— Instructions to follow —
Repeat nothing but the lines below running from the one containing "dalam cerita. Dia" to the one containing "untuknya – termasuk karakter wanita yang j". Keep both end lines.

— Data to examine —

((

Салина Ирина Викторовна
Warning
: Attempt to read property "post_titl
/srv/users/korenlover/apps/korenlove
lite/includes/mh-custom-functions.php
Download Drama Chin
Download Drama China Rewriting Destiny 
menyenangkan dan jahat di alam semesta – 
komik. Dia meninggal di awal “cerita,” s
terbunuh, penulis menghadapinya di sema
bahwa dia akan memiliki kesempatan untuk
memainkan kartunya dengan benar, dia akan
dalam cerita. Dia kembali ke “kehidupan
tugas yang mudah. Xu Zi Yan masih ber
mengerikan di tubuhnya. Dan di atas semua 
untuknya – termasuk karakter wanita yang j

))
((

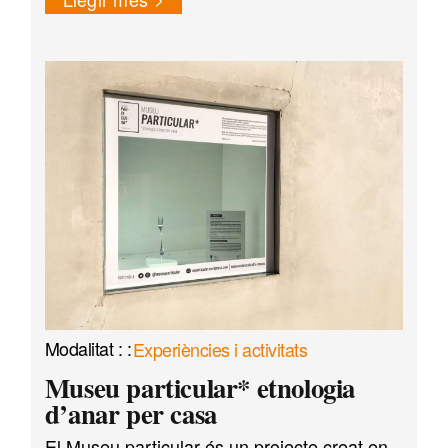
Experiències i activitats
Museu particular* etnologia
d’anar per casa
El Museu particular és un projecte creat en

))

— Written response —
dalam cerita. Dia kembali ke “kehidupan
tugas yang mudah. Xu Zi Yan masih ber
mengerikan di tubuhnya. Dan di atas semua 
untuknya – termasuk karakter wanita yang j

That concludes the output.